La ejecutiva indicó que una vez superada la contingencia, la industria, en conjunto con los gobiernos locales, debe avanzar en soluciones a largo plazo para la limpieza y el adecuado encauzamiento hídrico en la zona.

Infraestructura de acumulación de agua 

La emergencia pone nuevamente sobre la mesa una discusión estructural: cómo aprovechar y almacenar el agua en una zona del país que ha sido víctima de la sequía durante décadas. 

Según Narváez, la optimización del almacenaje hídrico debería ser una política gubernamental. 

 La gerenta de Apeco planteó que es necesario fortalecer el embalse Lautaro y evaluar la construcción de tranques acumuladores en sectores altos de la cordillera para retener parte de los recursos que hoy se desaprovechan y terminan en el mar.

La dirigenta también enfatizó la necesidad de instrumentos de apoyo para los agricultores afectados, a través de iniciativas de la Comisión Nacional de Riego (CNR), para recuperar los sistemas de riego que han sido afectados por las lluvias. 

Una mirada esperanzadora en medio de la tormenta

Juan Enrique Prohens, gerente general de Agrícola Cerro Campanario, dijo a Portalfruticola.com que las precipitaciones son una “bendición” para una zona que venía enfrentando una situación crítica en materia de disponibilidad hídrica.

El ejecutivo celebró las lluvias, y dijo que en uno de los campos de la empresa se registran cerca de 300 milímetros acumulados, 

“Es tres veces el promedio histórico anual, que se sitúa en torno a los 100 milímetros”, señaló.

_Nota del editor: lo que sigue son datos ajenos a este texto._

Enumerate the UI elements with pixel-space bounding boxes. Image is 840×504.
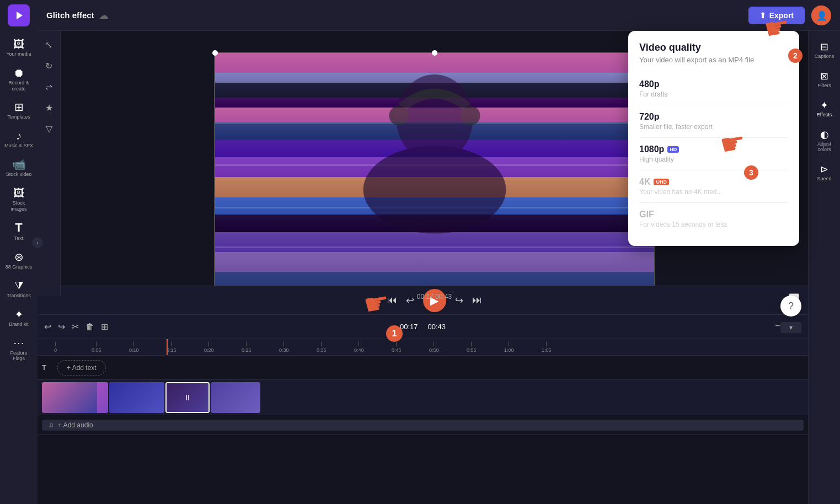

Los embalses Cogotí y Recoleta se encuentran llenos, dijo Prohens, mientras que el embalse La Paloma ha experimentado un fuerte incremento en sus reservas. Y las reservas no se agotan ahí, dado que la zona registra una importante acumulación de nieve en la cordillera, lo que mejora las perspectivas de riego, especialmente durante los meses estivales.

Otro aspecto positivo es la reducción del uso de sistemas de bombeo y, con ello, el consumo energético asociado al riego y a la extracción de agua desde pozos.

Prohens sostuvo que las condiciones actuales también están favoreciendo el desarrollo de los cultivos. 

“Las primeras brotaciones de los parronales se observan parejas y con buenas perspectivas, mientras que los principales inconvenientes operacionales se concentran en huertos que actualmente se encuentran en cosecha, como los de mandarinas, donde el exceso de humedad dificulta el ingreso de maquinaria y puede obligar a realizar aplicaciones adicionales”, explicó.

En términos productivos, el ejecutivo proyecta un escenario favorable para la próxima temporada, siempre que las precipitaciones no se concentren en períodos críticos como la floración o la cosecha.

“Son unas condiciones óptimas para poder sacarle el potencial productivo a los huertos”, sostuvo Prohens, aunque advirtió que el comportamiento del clima durante la primavera será determinante.